We worked closely together for the next few months and I listed the home in September. With Jenny and Mary not being local they looked to me to properly prepare the home for sale without their presence and I couldn’t have been more honored to do it for them. I liked them so much, I'd do anything for them. I always felt a sense of warmth when I walked into the home. You could tell there were many happy memories made there. They certainly didn’t need anything extra on their plate but, unfortunately the first contract fell through due to the buyer not meeting the deadline for their 1031 tax exchange. Back on the market we went and in less than a day we had a full price offer but, this time it was from a first time home buyer who was planning on raising his family there. He had been in DC working and saving to be able to move his family down from another state. It was like the first contract had fallen apart for a reason – that buyer was planning on renting the home. Even though Jenny knew financially it was the right thing to do I could hear the hurt in her voice when she said to accept the first offer knowing that her beloved sons home would just be an investment.
Four days before closing we found out that Jenny would have to appear before the court to be properly appointed as a trustee in order to the sell the home. Our plan for me to be her power of attorney to avoid her having to fly in wasn’t going to work. There was a quirk in her son’s will that her estate attorney hadn't caught. At over 70 years old she hopped on a plane with 24 hour notice, I met her at the airport, and off to the courthouse we went. The estate attorney expected her to go by herself and there was no chance I was going to let her do that. We could have delayed closing but, she didn’t want that for the new buyers and insisted it was her job to carry out her son’s wishes in his will just as she’d been appointed to do. She spent the night in a hotel, I took her to closing and then back on a plane she went. We both cried when I dropped her off at the airport to go home.

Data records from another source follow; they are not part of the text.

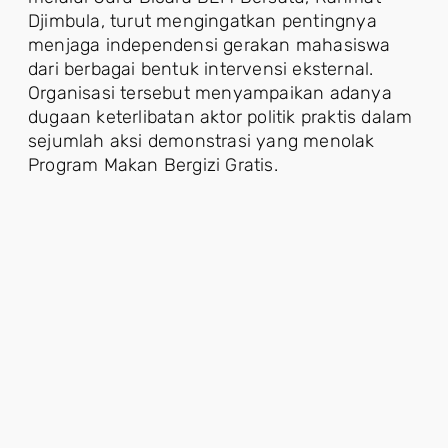
Djimbula, turut mengingatkan pentingnya
menjaga independensi gerakan mahasiswa
dari berbagai bentuk intervensi eksternal.
Organisasi tersebut menyampaikan adanya
dugaan keterlibatan aktor politik praktis dalam
sejumlah aksi demonstrasi yang menolak
Program Makan Bergizi Gratis.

The bond that was created between the two of us was far more than just a client and an agent. She became my friend and is someone I deeply admire. No parent should ever have to bury their child, much less find them dead on the floor. Although the transaction was based around tragedy and sadness I will always remember it because of how much love came out of it. Jenny is a survivor and the love she had for her son gave her strength. She gave me so much praise for my help but, anytime I think about the transaction it’s her who deserves the praise. To have so much love and be so strong despite all the tragedy life had dealt her is something I’ll never forget.